The point being this was not an actor killed, so your smartbum comment is just that and has no particular relevance here. :roll:

Rob P
Fourteen years in and around the firearms business.
Flyin'Dutch', townleyc liked this
#1877987
Rob P wrote:
Boxkite wrote:Yes, when acting a scene .... :roll:


The point being this was not an actor killed, so your smartbum comment is just that and has no particular relevance here. :roll:

Rob P
Fourteen years in and around the firearms business.

The point being that "NEVER point a gun at anyone even if it unloaded or a prop" doesn't always mean never.
#1877989
There was an interesting interview on the Beeb yesterday lunchtime with a chap who supplies firearms to the film and TV industry.
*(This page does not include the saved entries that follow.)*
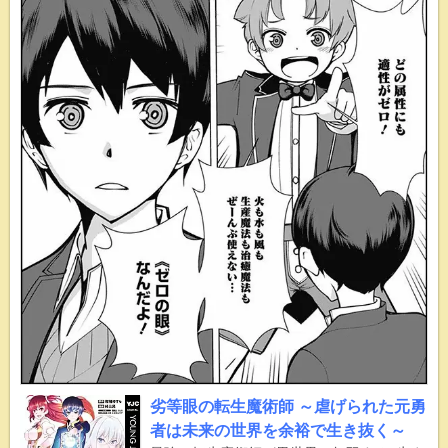
劣等眼の転生魔術師 ～虐げられた元勇
者は未来の世界を余裕で生き抜く～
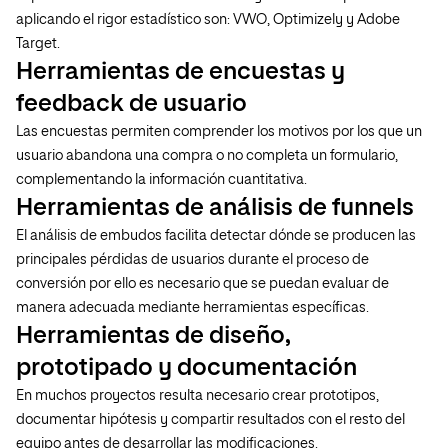
aplicando el rigor estadístico son: VWO, Optimizely y Adobe
Target.
Herramientas de encuestas y
feedback de usuario
Las encuestas permiten comprender los motivos por los que un
usuario abandona una compra o no completa un formulario,
complementando la información cuantitativa.
Herramientas de análisis de funnels
El análisis de embudos facilita detectar dónde se producen las
principales pérdidas de usuarios durante el proceso de
conversión por ello es necesario que se puedan evaluar de
manera adecuada mediante herramientas específicas.
Herramientas de diseño,
prototipado y documentación
En muchos proyectos resulta necesario crear prototipos,
documentar hipótesis y compartir resultados con el resto del
equipo antes de desarrollar las modificaciones.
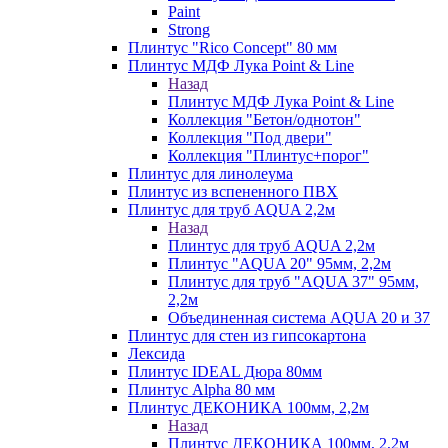
Paint
Strong
Плинтус "Rico Concept" 80 мм
Плинтус МДФ Лука Point & Line
Назад
Плинтус МДФ Лука Point & Line
Коллекция "Бетон/однотон"
Коллекция "Под двери"
Коллекция "Плинтус+порог"
Плинтус для линолеума
Плинтус из вспененного ПВХ
Плинтус для труб AQUA 2,2м
Назад
Плинтус для труб AQUA 2,2м
Плинтус "AQUA 20" 95мм, 2,2м
Плинтус для труб "AQUA 37" 95мм,
2,2м
Объединенная система AQUA 20 и 37
Плинтус для стен из гипсокартона
Лексида
Плинтус IDEAL Дюра 80мм
Плинтус Alpha 80 мм
Плинтус ДЕКОНИКА 100мм, 2,2м
Назад
Плинтус ДЕКОНИКА 100мм, 2,2м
Certainly in this country it is highly controlled, actors and relevant production crew alike are regularly trained (often demanding additional training themselves), and even in action shots guns are not pointed directly at people.
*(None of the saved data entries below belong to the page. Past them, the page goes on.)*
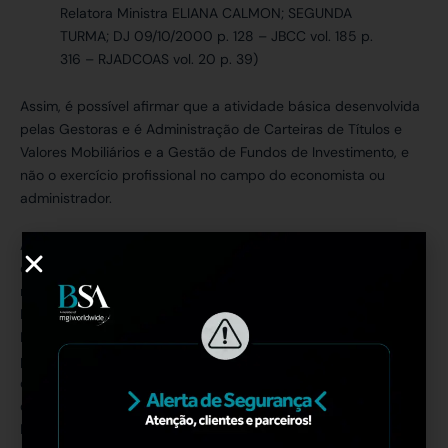
Relatora Ministra ELIANA CALMON; SEGUNDA
TURMA; DJ 09/10/2000 p. 128 – JBCC vol. 185 p.
316 – RJADCOAS vol. 20 p. 39)
Assim, é possível afirmar que a atividade básica desenvolvida
pelas Gestoras e é Administração de Carteiras de Títulos e
Valores Mobiliários e a Gestão de Fundos de Investimento, e
não o exercício profissional no campo do economista ou
administrador.
Ainda, as Gestoras de Títulos de Valores Mobiliários ou Fundos
de Investimentos, desde o início das suas atividades, são
reguladas e fiscalizadas pela CVM – Comissão de Valores
Mobiliários – autarquia federal que normatiza e regula o
Mercado de Capitais, conforme estabelecido por legislação
própria. De forma que a obrigatoriedade de registro em
órgãos de fiscalização para além da CVM resulta em
onerosidade excessiva às Gestoras e Administradoras de
Fundos de Investimentos, barreira burocrática desnecessária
The point made was that even with blanks, the discharge can lethal, carrying grit, barrel residue, wadding or even bits of metal broken away from the cartridge.

Whether the current tragedy is the result of an unfortunate accident or evidence of a sloppier approach overall remains to be seen.
#1877996
Seems the scene was being rehearsed whereby the shot was towards the camera, to represent the target’s point of view.
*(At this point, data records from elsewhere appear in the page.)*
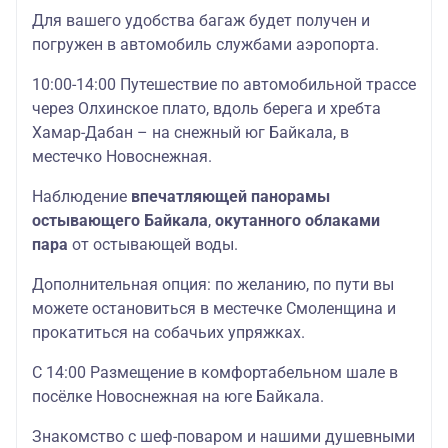
Для вашего удобства багаж будет получен и
погружен в автомобиль службами аэропорта.
10:00-14:00 Путешествие по автомобильной трассе
через Олхинское плато, вдоль берега и хребта
Хамар-Дабан – на снежный юг Байкала, в
местечко Новоснежная.
Наблюдение
впечатляющей панорамы
остывающего Байкала
,
окутанного облаками
пара
от остывающей воды.
Дополнительная опция: по желанию, по пути вы
можете остановиться в местечке Смоленщина и
прокатиться на собачьих упряжках.
С 14:00 Размещение в комфортабельном шале в
посёлке Новоснежная на юге Байкала.
Знакомство с шеф-поваром и нашими душевными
The reports indicate the cinematographer was hit, the bullet passing through her to a second victim.

Doesn’t seem likely that a fragment of anything could do that much damage.
#1878002
At a school CCF Army cadets exercise in the Thetford Forest, Training Area in the 60s one of my mates had half his ear blown off by .303 Lee Enfield blank round wadding by another kid six feet behind him in the scrubland.

And this not ten minutes after having had a demonstration of the two inch dent blown in a steel marker signpost by such blanks by one of our instructors. :roll:
#1878014
skydriller wrote:ISTR always having a yellow thingy in the end of HMs popguns when issued with blanks for exercises... Im sure there is a name for it, I do know it was precisely to prevent said accidents with blanks.

Regards, SD..



If they did that on the film set someone on IMDB would put it under goofs. :wink:

The problem with realism is that the gap between real and fake can be too small.

AIUI UK film sets simply don’t have live bullets on site, nor are even fake guns ever pointed directly at anyone.

This incident was preceded by a staff walkout over safety concerns, and the employment of non union workers. Doesn’t bode well for proper procedures being understood.
#1878019
ISTR always having a yellow thingy in the end of HMs popguns when issued with blanks for exercises... Im sure there is a name for it, I do know it was precisely to prevent said accidents with blanks.


I always knew it as a BFA (Blank Firing Attachment)

However, it is being widely reported that this weapon was not loaded with blank ammunition and that a live round was discharged.

I have no inside information, but I have heard that the normal blank rounds do not look sufficiently realistic to be filmed being loaded into a firearm. Something visually more realistic is used for those shots??